Report of the Director of Finance and Corporate Services
The Cabinet considered a report of the Deputy Chief Executive (Place), which set out the proposals for the Council’s final revenue and capital budget for 2020/21.
The report followed on from the Pre-Budget Report approved by Cabinet on 19th November 2019 which had since been subject to a period of public consultation. The proposals within the report now formed the basis of the Council's final revenue and capital budget for 2020/21 incorporating the following details:
• Gross budgeted spend of £744m (no change from 2019/20).
• Net budgeted spend of £239m (£7m and 3% higher than 2019/20) funded from Council Tax and Business Rates less a tariff payment of £19.9m due to Government.
• A Council Tax Requirement of £141.4m (£6.2m and 4.6% higher than 2019/20), reflecting a City Council Tax increase of 3.9% detailed in the separate Council Tax Setting report on today’s agenda.
• A number of new expenditure pressures, savings and income generation proposals within Council services.
• A Capital Strategy including a Capital Programme of £232.7m including expenditure funded by Prudential Borrowing of £33.1m.
• An updated Treasury Management Strategy, Capital Strategy and a Commercial Investments Strategy.
The financial position set out in the Budget Report was based on the Final 2020/21 Local Government Finance Settlement and incorporated a funding position which broadly matched that of 2019/20. This position contained significant uncertainty for the period after 2020/21 which would be subject to medium-term spending decisions by the new Government. Decisions were awaited on whether this would include a revised allocation model within the Local Government sector and a new national Business Rates retention model. As a result it was impossible to provide a robust financial forecast at this stage and the Council had included some prudent planning figures. Initial assumptions indicated the likelihood that there will be a substantial gap for the period following 2020/21. The view of the Council’s Director of Finance and Corporate Services was that the Council should be planning for such a position.
2020/21 would see the Council continue, along with the other 6 West Midlands councils, to participate in a 100% Business Rates Pilot scheme. This would enable the Council to retain 99% of Business Rates income including any growth against an historic baseline which would otherwise have been returned to the Government. The financial model and assumptions that support the Pilot had been incorporated within the financial position included in the report.
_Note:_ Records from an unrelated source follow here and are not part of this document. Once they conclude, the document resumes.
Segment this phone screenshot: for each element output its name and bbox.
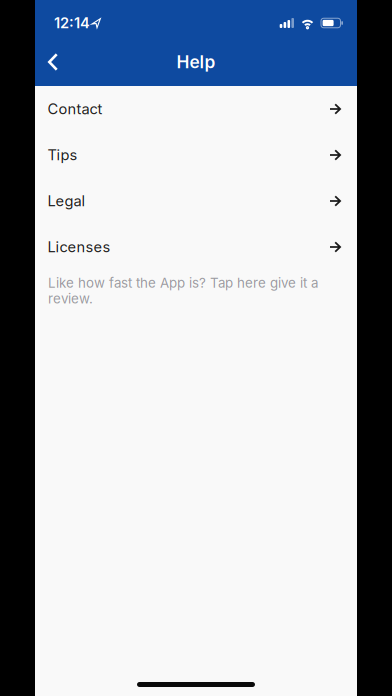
staticText: Contact xyxy=(48,100,102,118)
staticText: 12:14 xyxy=(54,14,90,32)
button[interactable]: Like how fast the App is? Tap here give … xyxy=(35,270,318,306)
button[interactable]: Licenses xyxy=(35,224,357,270)
button[interactable]: Legal xyxy=(35,178,357,224)
staticText: Tips xyxy=(48,146,78,164)
button[interactable]: Contact xyxy=(35,86,357,132)
staticText: review. xyxy=(48,291,93,306)
button[interactable]: Tips xyxy=(35,132,357,178)
staticText: Help xyxy=(176,52,216,72)
staticText: Like how fast the App is? Tap here give … xyxy=(48,275,318,291)
button[interactable]: Back xyxy=(35,42,74,82)
staticText: Licenses xyxy=(48,238,110,256)
staticText: Legal xyxy=(48,192,86,210)
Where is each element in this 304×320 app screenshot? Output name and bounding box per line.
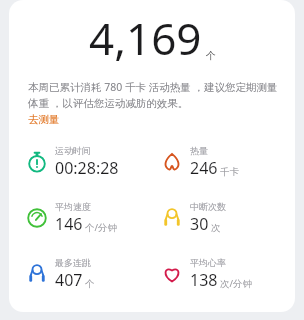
staticText: 次 <box>211 222 221 234</box>
other: 运动时间 <box>26 151 48 173</box>
staticText: 138 <box>190 269 218 291</box>
other: 平均速度 <box>26 207 48 229</box>
staticText: 00:28:28 <box>55 157 119 179</box>
button[interactable]: 去测量 <box>28 113 60 126</box>
staticText: 去测量 <box>28 113 60 126</box>
staticText: 个 <box>85 278 95 290</box>
staticText: 平均速度 <box>55 201 91 212</box>
staticText: 千卡 <box>220 166 239 178</box>
staticText: 运动时间 <box>55 145 91 156</box>
staticText: 30 <box>190 213 209 235</box>
other: 平均心率 <box>161 263 183 285</box>
staticText: 次/分钟 <box>220 277 253 290</box>
other: 热量 <box>161 151 183 173</box>
staticText: 个/分钟 <box>85 221 118 234</box>
staticText: 4,169 <box>89 8 202 68</box>
other: 最多连跳 <box>26 263 48 285</box>
staticText: 146 <box>55 213 83 235</box>
button[interactable]: 热量 <box>161 145 243 179</box>
staticText: 246 <box>190 157 218 179</box>
staticText: 中断次数 <box>190 201 226 212</box>
staticText: 热量 <box>190 145 208 156</box>
staticText: 最多连跳 <box>55 257 91 268</box>
button[interactable]: 运动时间 <box>26 145 123 179</box>
button[interactable]: 最多连跳 <box>26 257 99 291</box>
staticText: 平均心率 <box>190 257 226 268</box>
button[interactable]: 平均速度 <box>26 201 122 235</box>
other: 中断次数 <box>161 207 183 229</box>
button[interactable]: 平均心率 <box>161 257 257 291</box>
staticText: 个 <box>206 49 216 62</box>
staticText: 本周已累计消耗 780 千卡 活动热量 ，建议您定期测量体重 ，以评估您运动减肪… <box>28 80 281 110</box>
staticText: 407 <box>55 269 83 291</box>
button[interactable]: 中断次数 <box>161 201 230 235</box>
The Pre-Budget Report was based on an increase in Council Tax of 3.9% and this position had been maintained for the final proposals in the report now submitted. This incorporated an increase of 1.9%, which was within the Government’s limit of 2% and above which a referendum would need to be held, plus a further 2% relating to the Adult Social Care Precept. This proposed increase would be the equivalent of around 90p a week for a typical Coventry household.
In broad terms the Government Settlement had maintained the level of resources available to the Council to support its financial position through a combination of Council Tax and retained Business Rates less a tariff payable back to Government. Set against this was the need for the Council to reflect a range of inflationary pressures, the non-achievement of some savings plans and the emergence of new expenditure pressures, the bulk of which reflected socio-demographic trends across the country. This combination of results had left the Council needing to address a significant financial gap which had been balanced by additional Council Tax resources, lower costs in contingency budgets and a range of savings identified within services, many of them relating to additional income. All these proposals were set out in detail in Appendix 1 of the report. Where these were different to the proposals that were included in the Pre-Budget Report, this had been indicated within the appendix.
The proposals did not provide the Council with a balanced medium term position beyond 2020/21. Local government still awaited the setting out of a medium term funding settlement from Government and the Council’s current medium term bottom line incorporated a combination of future inflationary and service pressures, uncertain specific grant resources and potential resource reductions through the Fair Funding review. The current assumptions on future funding were purely speculative at this stage and the possibility remained that the position could be somewhat better than planned currently (with a lower probability that they could be worse). The Council would need to take stock through 2020 as Government thinking emerged on the changes to local government finance. The initial approach would however be dictated by a need to make significant further savings from or generate further income within Council services. The Council was developing a transformation programme under the banner of ‘One Coventry’ with key strands incorporating more commercialisation of services, an enhanced digital approach and Place Based services (how services were delivered across the city).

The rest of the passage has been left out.